Programmers can and will do whatever they want, but it helps to 
encourage correct usage by following the dictum "if it looks wrong, it 
probably is wrong". And overloading opAdd to be "parse" is going to look 
wrong, wrong, wrong.

>> 4) operators that are mathematically related can be derived from each 
>> other: in C++ the == and != are separately overloadable. Anyone who 
>> wants to do mathematical overloading has to do both and take care that 
>> one actually is the not of the other. With opEquals, one function can 
>> serve both. This makes more of a difference with <, <=, >, >= where 4 
>> overloads are replaced by opCmp.
> 
> Well, operator < alone is used in C++, and via similar mathematical 
> identities you can construct <=, >, >= out of it.
> given a < b operator we have:
> 
> a > b  ===  b < a
> a <= b === !(b<a)
> a >= b === !(a<b)

I know you can construct those identities in C++, but the point is you 
have to manually construct them every time, which is tedious and a 
source of error. C++ won't do it for you.

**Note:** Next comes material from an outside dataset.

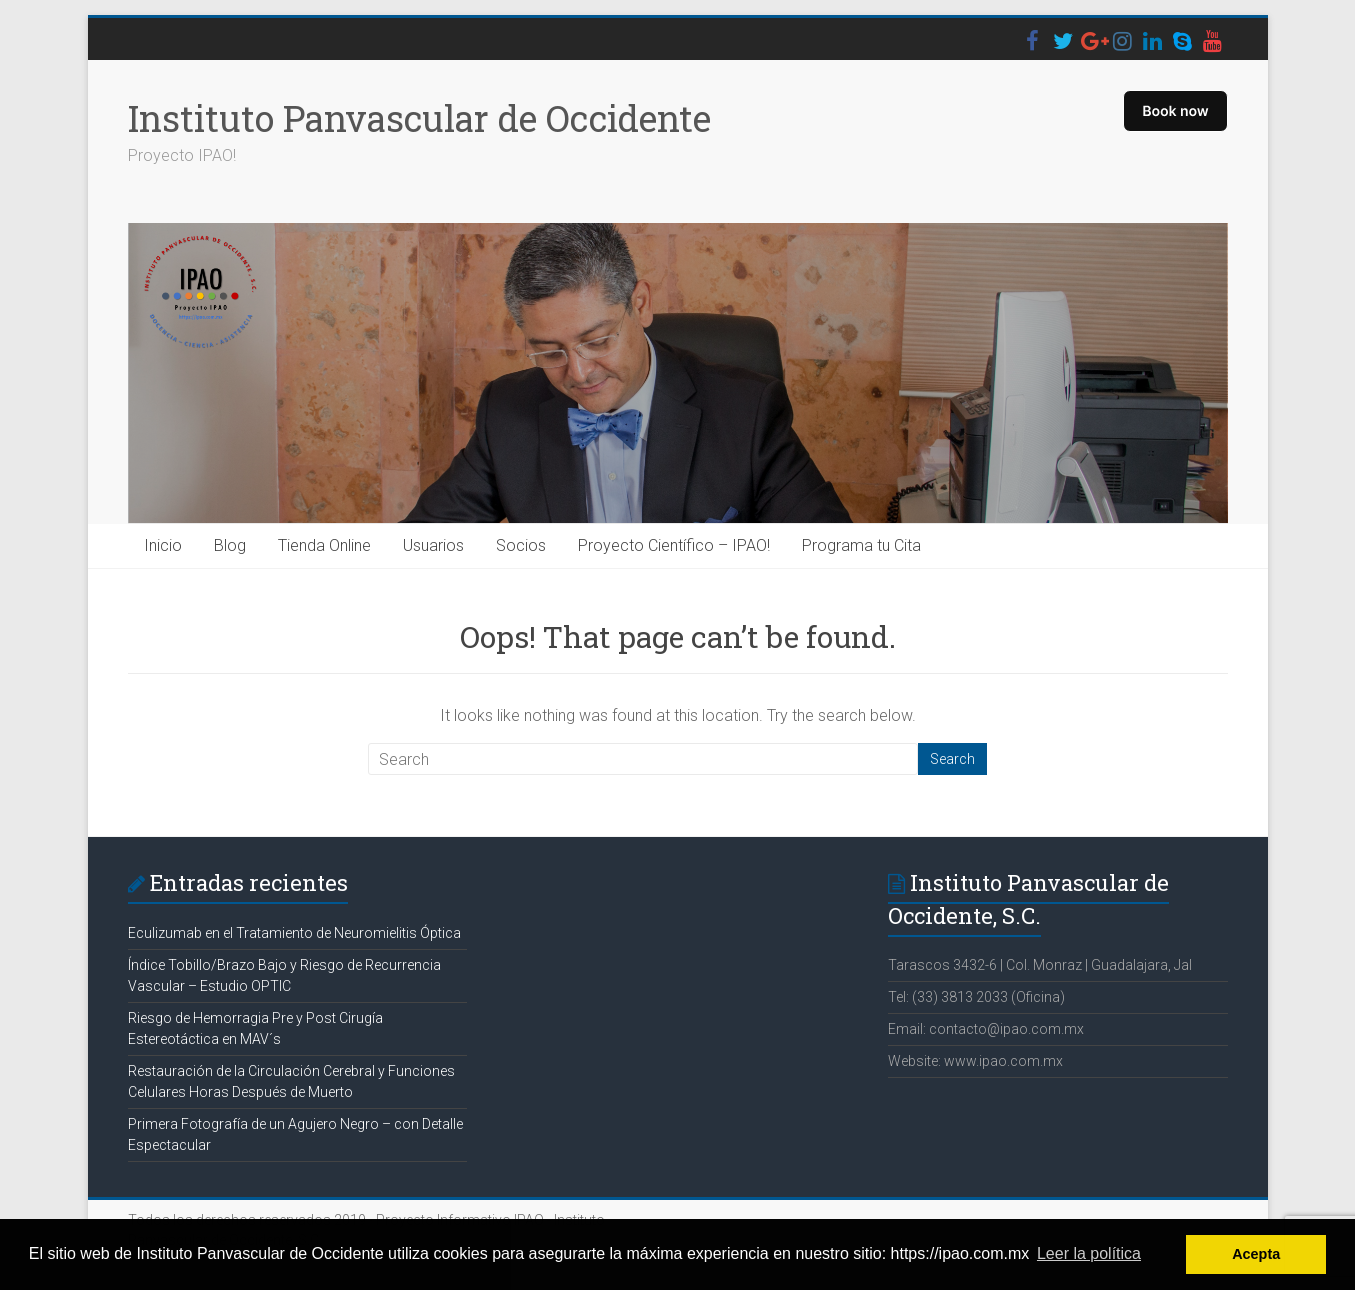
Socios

>> 5) Note C++'s inability to distinguish operator[] as an lvalue and as 
>> an rvalue. D has opIndexAssign and opIndex.
> 
> Seems C++ does ok there:
> type& operator[]() { }      // lvalue case
> type operator[]() { } const // rvalue case

That's by learned and commonly followed convention, not by design. Even 
worse, the lvalue case is restricted to only allow assignment through 
the reference - making it impossible to have an lvalue case where some 
post processing needs to be done with the new contents of the lvalue.

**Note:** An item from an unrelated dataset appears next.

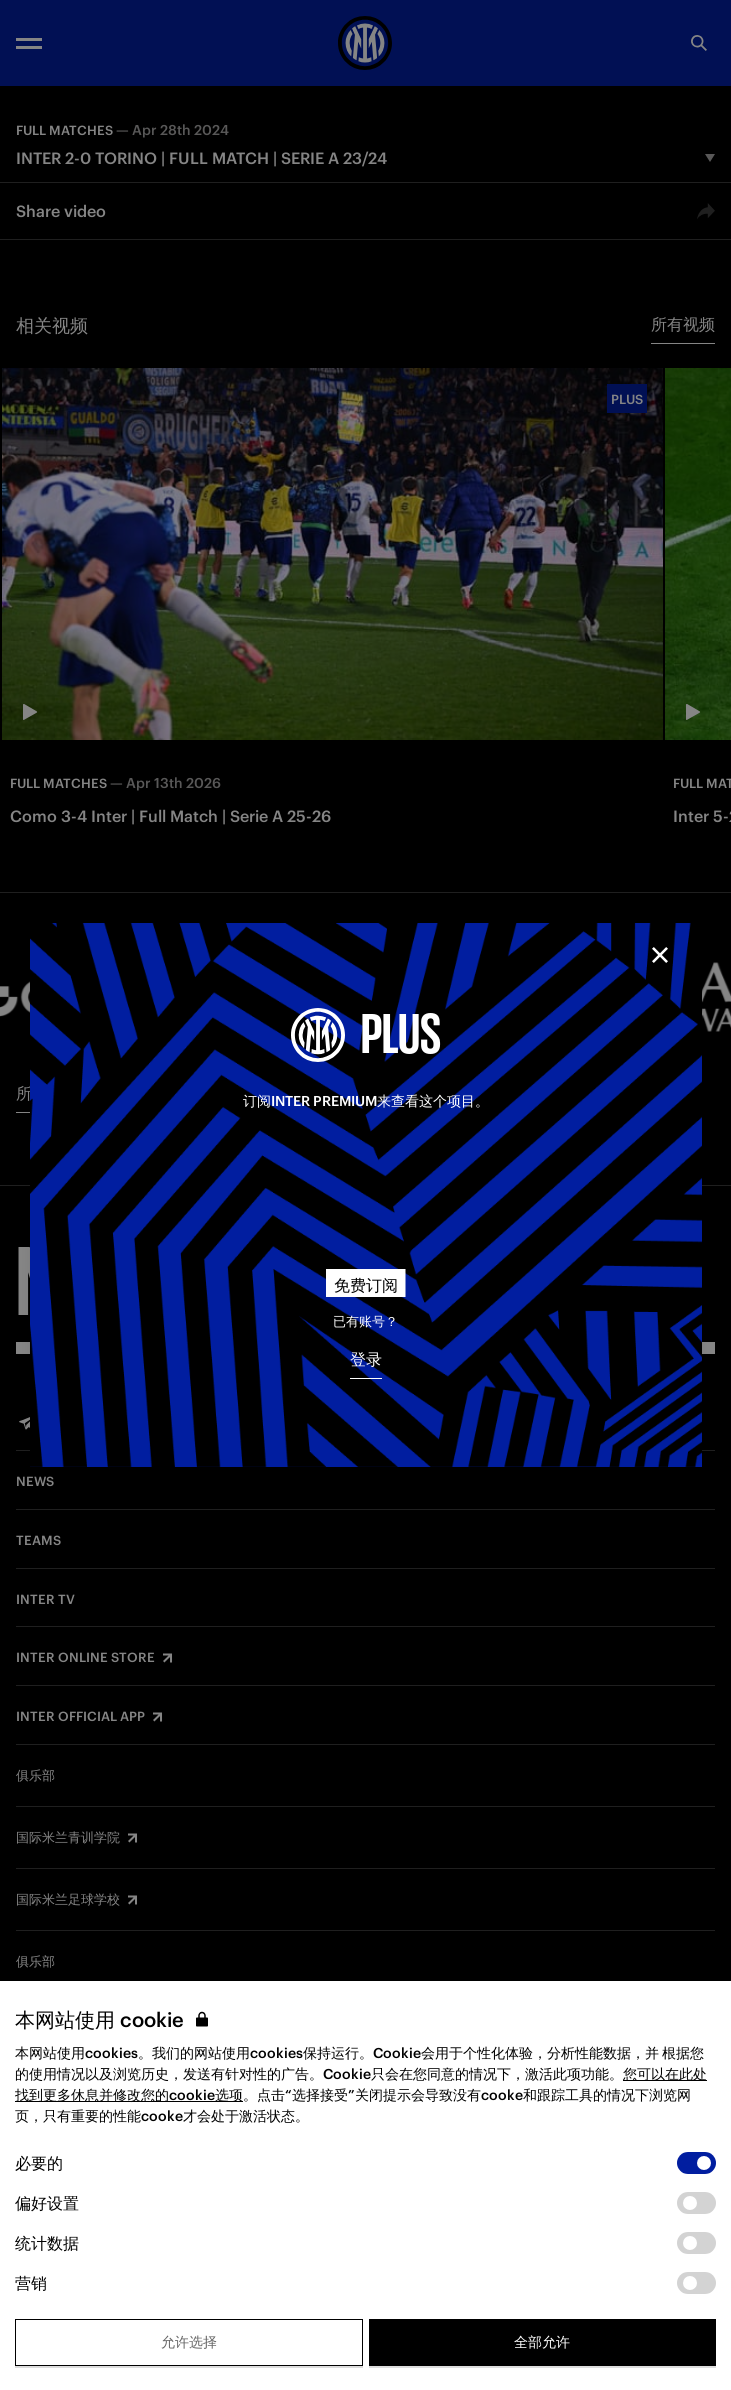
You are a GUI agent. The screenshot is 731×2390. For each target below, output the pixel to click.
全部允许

> Really this 'hard to remember' point is the main reason I think symbols 
> for operator overloads would be superior.  Something like this, though I 
> realize totally hopeless, would nonetheless be nice:
> 
> (Let 'i' mean 'this', though 'this' could be used instead.
>  Let 'x' (or any non-i letter) mean the other thing where needed.)
> 
> operator[-i]   -- opNeg
> operator[+i]   -- opPos
> operator[~i]   -- opCom
> operator[i++]  -- opPostInc
> operator[i--]  -- opPostDec
> operator[i+]   -- opAdd
> operator[x+i]  -- opAdd_r
> operator[i==]  -- opEquals
> operator[i+=]  -- opAddAssign
> operator[i in] -- opIn
> operator[in i] -- opIn_r
> operator[i[]]  -- opIndex
> operator[i[]=] -- opIndexAssign
> operator[i[..]] -- opSlice
> operator[i[..]=] -- opSliceAssign
> etc...
> 
> Then I don't have to remember what name the language chose to represent 
> the operator, I just have to remember the syntactical situation in which 
> I want that operator to be invoked.

You'd have to remember the funky syntactical oddities for each operator 
in the above notation (note that it's inconsistent). I don't think 
there's any real improvement.

> The only issue is I think opApply / opApplyReverse, and there the 
> problem is that these are not really operators to begin with, they're 
> iterators.  Unlike an operator they have no associated syntax.

Using the opXxxx convention does enable the overloading of operations 
that do not have an obvious operator symbol.